What is [H+], [OH-], pH, and pOH for a 0.048mol/L solution of the weak benzoic acid, C6H5COOH?
To find the concentrations of [H+], [OH-], pH, and pOH for a solution of benzoic acid, we need to use the dissociation constant of the acid, also known as Ka.

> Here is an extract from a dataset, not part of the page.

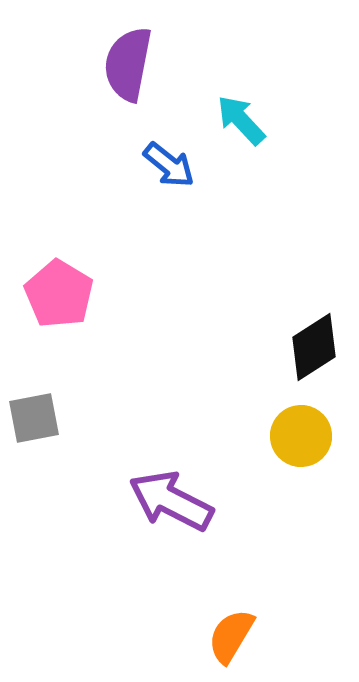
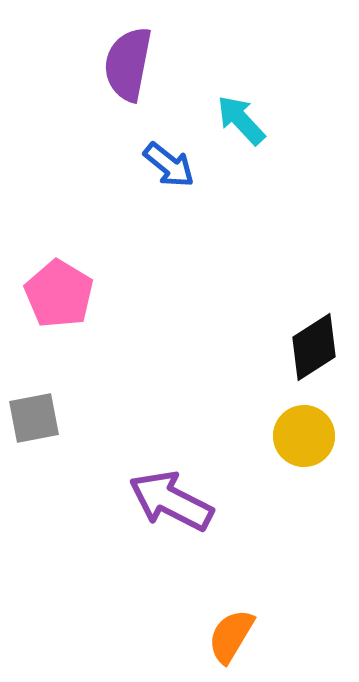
yellow circle: moved 3 px right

First, let's write the dissociation equation for benzoic acid:
C6H5COOH ⇌ C6H5COO- + H+
The Ka expression for benzoic acid is:
Ka = [C6H5COO-][H+] / [C6H5COOH]
Since benzoic acid is a weak acid, we can assume that the concentration of [C6H5COO-] is approximately equal to the concentration of [H+]. So we have:
Ka = [H+]^2 / [C6H5COOH]
Rearranging the equation, we get:
[H+]^2 = Ka * [C6H5COOH]
[H+] = sqrt(Ka * [C6H5COOH])
Now, we can calculate the values:
Step 1: Calculate [H+]:
[H+] = sqrt(Ka * [C6H5COOH])
= sqrt(6.3 * 10^-5 * 0.048)
≈ 0.0035 mol/L
Step 2: Calculate [OH-] using the equation:
[OH-] = Kw / [H+]
= 1.0 * 10^-14 / 0.0035
≈ 2.9 * 10^-12 mol/L
Step 3: Calculate pH using the equation:
pH = -log[H+]
= -log(0.0035)
≈ 2.46
Step 4: Calculate pOH using the equation:
pOH = -log[OH-]
= -log(2.9 * 10^-12)
≈ 11.54
Therefore, for the given solution of benzoic acid (0.048 mol/L), the values are:
[H+] ≈ 0.0035 mol/L
[OH-] ≈ 2.9 * 10^-12 mol/L
pH ≈ 2.46
pOH ≈ 11.54
C6H5COOH = HB
........HB ==> H^+ + B^-
I.......0.048...0....0
C........-x.....x....x
E.....0.048-x...x.....x
Ka = ? = (H^+)(B^-)/(HB)
You should find Ka in your text or notes. Substitute and solve for x = (H^+) and convert that to pH, pOH, and (OH^-).